Kerioui Marion, Bertrand Julie, Desmée Solène, Le Tourneau Christophe, Mercier François, Bruno René, Guedj Jérémie
Université Paris Cité, INSERM, IAME, Paris, France.
Université de Tours, Université de Nantes, INSERM SPHERE, UMR 1246, Tours, France.
JCO Precis Oncol. 2023 Feb;7:e2200368. doi: 10.1200/PO.22.00368.
Several studies have raised the hypothesis that immunotherapy may exacerbate the variability in individual lesions, increasing the risk of observing divergent kinetic profiles within the same patient. This questions the use of the sum of the longest diameter to follow the response to immunotherapy. Here, we aimed to study this hypothesis by developing a model that estimates the different sources of variability in lesion kinetics, and we used this model to evaluate the impact of this variability on survival.
We relied on a semimechanistic model to follow the nonlinear kinetics of lesions and their impact on the risk of death, adjusted on organ location. The model incorporated two levels of random effects to characterize both between- and within-patient variability in response to treatment. The model was estimated on 900 patients from a phase III randomized trial evaluating programmed death-ligand 1 checkpoint inhibitor atezolizumab versus chemotherapy in patients with second-line metastatic urothelial carcinoma (IMvigor211).
The within-patient variability in the four parameters that characterize individual lesion kinetics represented between 12% and 78% of the total variability during chemotherapy. Similar results were obtained during atezolizumab, except for the durability of the treatment effects, for which the within-patient variability was markedly larger than during chemotherapy (40% 12%, respectively). Accordingly, the occurrence of divergent profile consistently increased over time in patients treated with atezolizumab and was equal to about 20% after 1 year of treatment. Finally, we show that accounting for the within-patient variability provided a better prediction of most at-risk patients than a model relying solely on the sum of the longest diameter.
Within-patient variability provides valuable information for the assessment of treatment efficacy and the detection of at-risk patients.
多项研究提出了这样的假设,即免疫疗法可能会加剧个体病灶的变异性,增加在同一患者体内观察到不同动力学特征的风险。这对使用最长直径之和来跟踪免疫疗法的反应提出了质疑。在此,我们旨在通过开发一个模型来研究这一假设,该模型可估计病灶动力学变异性的不同来源,并使用此模型评估这种变异性对生存的影响。
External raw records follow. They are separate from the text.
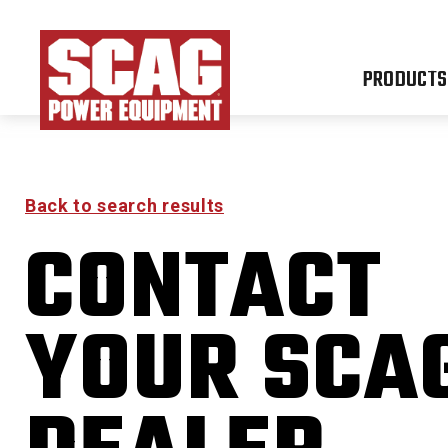
PRODUCTS
Back to search results
CONTACT
FREED
YOUR SCA
0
我们依靠一个半机制模型来跟踪病灶的非线性动力学及其对死亡风险的影响,并根据器官位置进行调整。该模型纳入了两个层次的随机效应,以表征患者间和患者内对治疗反应的变异性。该模型是根据一项III期随机试验中的900名患者进行估计的,该试验评估了程序性死亡配体1检查点抑制剂阿替利珠单抗与化疗在二线转移性尿路上皮癌患者中的疗效(IMvigor211)。
表征个体病灶动力学的四个参数的患者内变异性在化疗期间占总变异性的12%至78%。在使用阿替利珠单抗治疗期间也获得了类似的结果,但治疗效果的持续性除外,其患者内变异性明显大于化疗期间(分别为40%和12%)。因此,在接受阿替利珠单抗治疗的患者中,不同特征的出现随时间持续增加,在治疗1年后约为20%。最后,我们表明,考虑患者内变异性比仅依赖最长直径之和的模型能更好地预测大多数高危患者。
患者内变异性为评估治疗疗效和检测高危患者提供了有价值的信息。